What this task involves => Lines from the one with "Регистрация" up to and including the one with "يؤكل ولا يداوي مريض او جريح." are to be copied exactly from the records below, without their pictures.

Material to process =>
'''
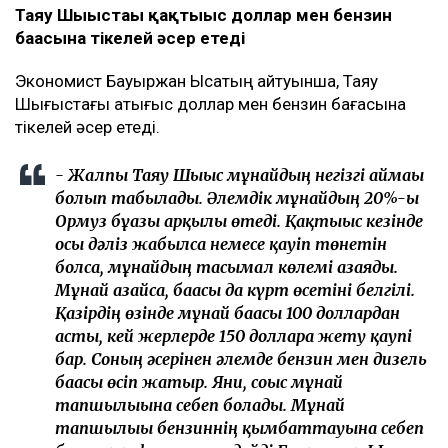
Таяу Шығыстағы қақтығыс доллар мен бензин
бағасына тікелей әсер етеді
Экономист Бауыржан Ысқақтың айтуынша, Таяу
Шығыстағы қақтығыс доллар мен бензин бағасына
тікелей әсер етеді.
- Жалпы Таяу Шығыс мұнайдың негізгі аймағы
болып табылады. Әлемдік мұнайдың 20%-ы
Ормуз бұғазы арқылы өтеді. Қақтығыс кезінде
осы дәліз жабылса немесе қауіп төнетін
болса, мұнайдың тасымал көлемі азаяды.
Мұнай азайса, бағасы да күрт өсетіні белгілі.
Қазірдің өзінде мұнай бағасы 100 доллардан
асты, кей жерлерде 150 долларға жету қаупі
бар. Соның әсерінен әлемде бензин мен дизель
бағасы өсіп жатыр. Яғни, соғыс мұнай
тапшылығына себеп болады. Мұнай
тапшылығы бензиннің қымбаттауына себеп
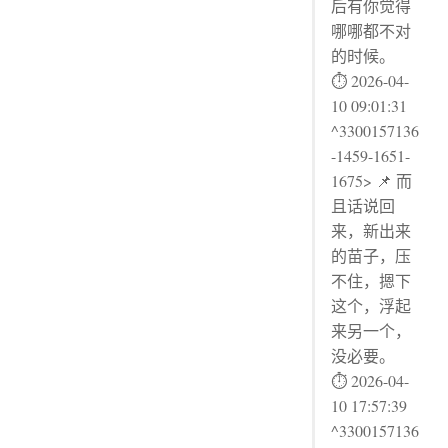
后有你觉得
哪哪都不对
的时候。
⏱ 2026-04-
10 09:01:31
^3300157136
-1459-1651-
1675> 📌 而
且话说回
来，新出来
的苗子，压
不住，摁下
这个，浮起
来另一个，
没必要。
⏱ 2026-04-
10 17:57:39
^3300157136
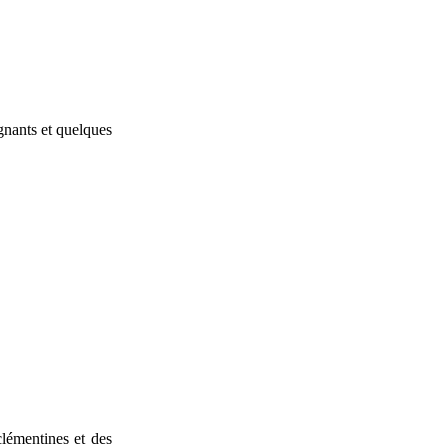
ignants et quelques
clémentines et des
'''
'''
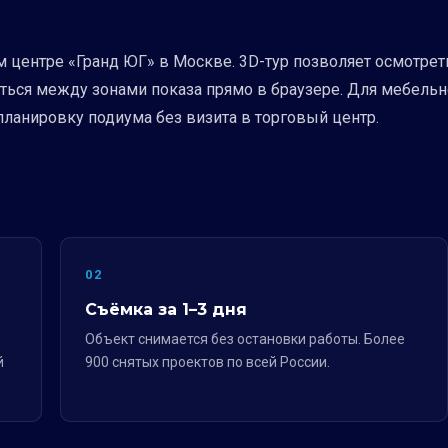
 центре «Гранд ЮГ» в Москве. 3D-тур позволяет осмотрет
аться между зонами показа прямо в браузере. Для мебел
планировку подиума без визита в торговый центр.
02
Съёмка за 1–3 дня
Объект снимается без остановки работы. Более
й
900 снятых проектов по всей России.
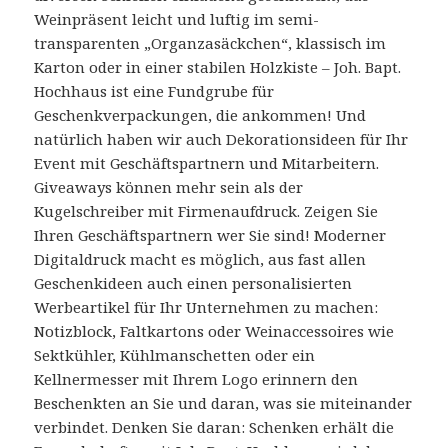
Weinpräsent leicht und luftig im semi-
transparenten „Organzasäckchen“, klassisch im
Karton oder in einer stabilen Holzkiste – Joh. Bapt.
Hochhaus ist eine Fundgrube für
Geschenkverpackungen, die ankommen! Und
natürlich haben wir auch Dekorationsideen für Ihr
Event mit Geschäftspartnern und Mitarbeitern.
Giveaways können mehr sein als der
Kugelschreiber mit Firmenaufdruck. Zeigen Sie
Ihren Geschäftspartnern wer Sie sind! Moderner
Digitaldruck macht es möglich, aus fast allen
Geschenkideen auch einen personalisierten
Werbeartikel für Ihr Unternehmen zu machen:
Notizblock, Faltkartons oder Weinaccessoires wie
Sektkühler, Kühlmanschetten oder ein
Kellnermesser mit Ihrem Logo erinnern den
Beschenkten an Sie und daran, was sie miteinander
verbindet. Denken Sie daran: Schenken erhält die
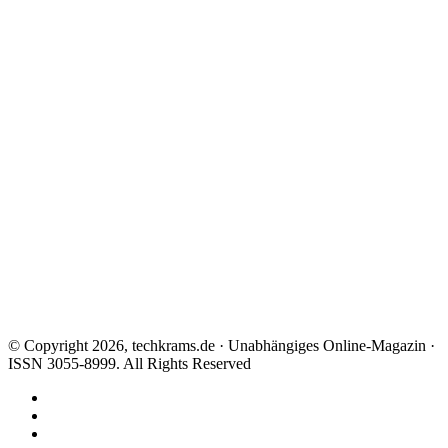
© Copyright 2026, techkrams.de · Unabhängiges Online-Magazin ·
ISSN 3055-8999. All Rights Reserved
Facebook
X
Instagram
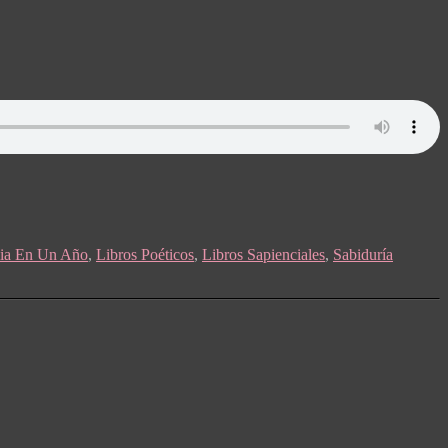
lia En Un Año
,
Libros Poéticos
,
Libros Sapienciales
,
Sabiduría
'''
'''
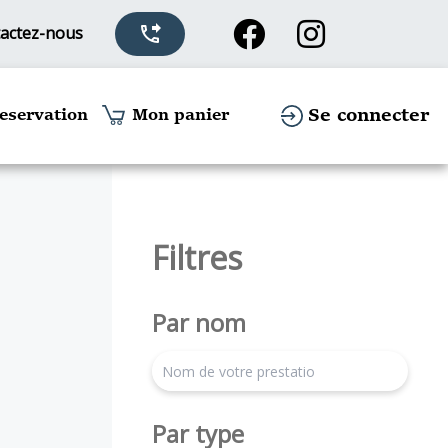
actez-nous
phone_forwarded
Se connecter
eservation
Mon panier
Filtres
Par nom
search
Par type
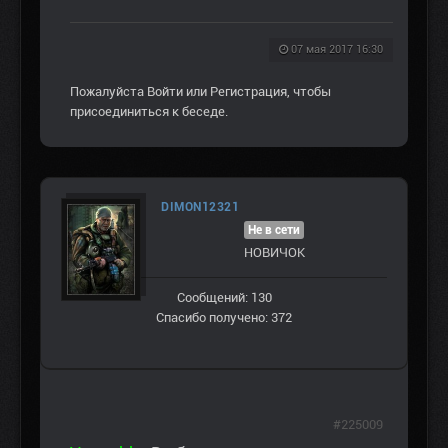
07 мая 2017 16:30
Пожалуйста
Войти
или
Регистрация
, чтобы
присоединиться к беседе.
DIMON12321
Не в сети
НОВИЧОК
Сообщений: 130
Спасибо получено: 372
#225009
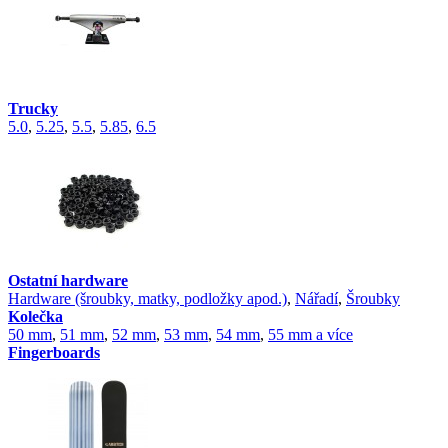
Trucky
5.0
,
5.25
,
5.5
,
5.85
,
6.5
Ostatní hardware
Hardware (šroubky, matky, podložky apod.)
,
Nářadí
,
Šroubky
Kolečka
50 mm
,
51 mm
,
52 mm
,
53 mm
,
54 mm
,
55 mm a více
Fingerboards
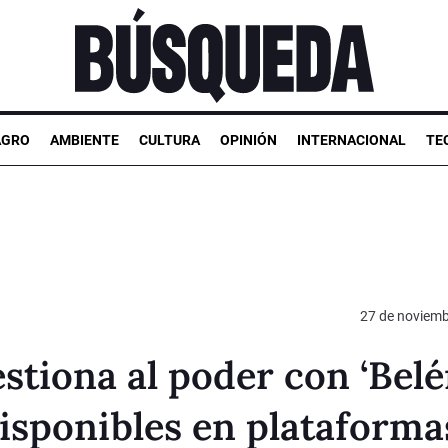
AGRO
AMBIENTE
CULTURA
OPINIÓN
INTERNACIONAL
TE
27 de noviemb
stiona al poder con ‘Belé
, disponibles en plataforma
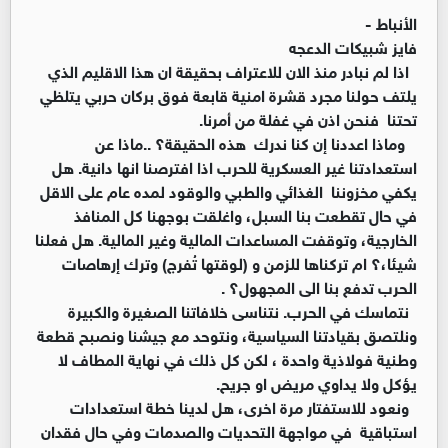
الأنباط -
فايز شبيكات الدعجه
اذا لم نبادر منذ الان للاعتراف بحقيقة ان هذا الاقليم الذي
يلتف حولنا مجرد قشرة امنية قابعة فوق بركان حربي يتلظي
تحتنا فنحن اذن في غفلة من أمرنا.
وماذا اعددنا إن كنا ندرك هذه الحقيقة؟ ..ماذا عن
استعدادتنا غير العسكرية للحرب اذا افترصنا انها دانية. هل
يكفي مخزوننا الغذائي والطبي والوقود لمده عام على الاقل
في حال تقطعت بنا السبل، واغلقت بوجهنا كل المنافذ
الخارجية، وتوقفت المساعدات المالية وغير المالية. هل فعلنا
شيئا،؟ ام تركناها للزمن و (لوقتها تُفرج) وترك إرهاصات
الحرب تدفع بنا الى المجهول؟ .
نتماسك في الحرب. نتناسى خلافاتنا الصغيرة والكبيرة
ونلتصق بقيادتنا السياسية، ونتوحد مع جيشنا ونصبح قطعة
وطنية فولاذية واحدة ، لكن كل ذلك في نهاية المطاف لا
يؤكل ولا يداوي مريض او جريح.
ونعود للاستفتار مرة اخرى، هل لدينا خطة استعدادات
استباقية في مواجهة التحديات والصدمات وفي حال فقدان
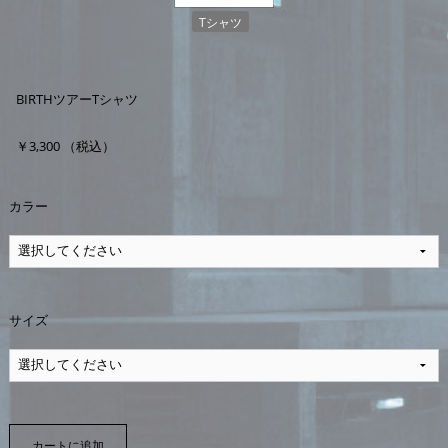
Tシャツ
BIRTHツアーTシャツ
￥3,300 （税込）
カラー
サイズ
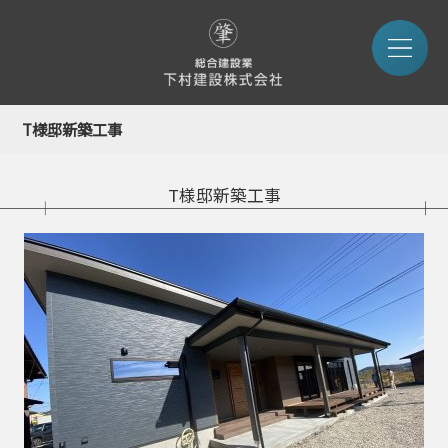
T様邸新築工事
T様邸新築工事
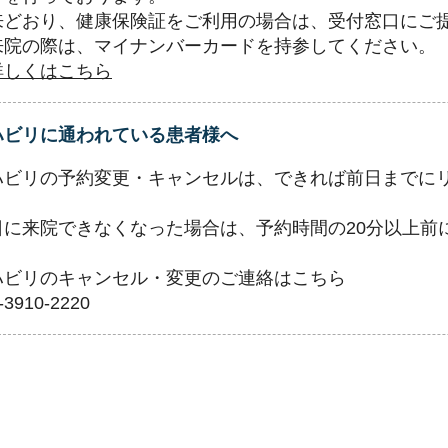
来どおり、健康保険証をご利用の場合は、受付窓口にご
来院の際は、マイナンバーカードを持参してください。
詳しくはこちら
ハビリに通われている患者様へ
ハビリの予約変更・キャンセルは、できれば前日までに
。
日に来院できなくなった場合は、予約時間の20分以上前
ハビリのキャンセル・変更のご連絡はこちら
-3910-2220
'''
Exercise output =>
Регистрация
, чтобы
присоединиться к беседе.
DIMON12321
Не в сети
НОВИЧОК
Сообщений: 130
Спасибо получено: 372
#225009
Trucky
5.0
,
5.25
,
5.5
,
5.85
,
6.5
Ostatní hardware
Hardware (šroubky, matky, podložky apod.)
,
Nářadí
,
Šroubky
Kolečka
50 mm
,
51 mm
,
52 mm
,
53 mm
,
54 mm
,
55 mm a více
Fingerboards
AGRO
AMBIENTE
CULTURA
OPINIÓN
INTERNACIONAL
TE
27 de noviemb
stiona al poder con ‘Belé
, disponibles en plataforma
الأنباط -
فايز شبيكات الدعجه
اذا لم نبادر منذ الان للاعتراف بحقيقة ان هذا الاقليم الذي
يلتف حولنا مجرد قشرة امنية قابعة فوق بركان حربي يتلظي
تحتنا فنحن اذن في غفلة من أمرنا.
وماذا اعددنا إن كنا ندرك هذه الحقيقة؟ ..ماذا عن
استعدادتنا غير العسكرية للحرب اذا افترصنا انها دانية. هل
يكفي مخزوننا الغذائي والطبي والوقود لمده عام على الاقل
في حال تقطعت بنا السبل، واغلقت بوجهنا كل المنافذ
الخارجية، وتوقفت المساعدات المالية وغير المالية. هل فعلنا
شيئا،؟ ام تركناها للزمن و (لوقتها تُفرج) وترك إرهاصات
الحرب تدفع بنا الى المجهول؟ .
نتماسك في الحرب. نتناسى خلافاتنا الصغيرة والكبيرة
ونلتصق بقيادتنا السياسية، ونتوحد مع جيشنا ونصبح قطعة
وطنية فولاذية واحدة ، لكن كل ذلك في نهاية المطاف لا
يؤكل ولا يداوي مريض او جريح.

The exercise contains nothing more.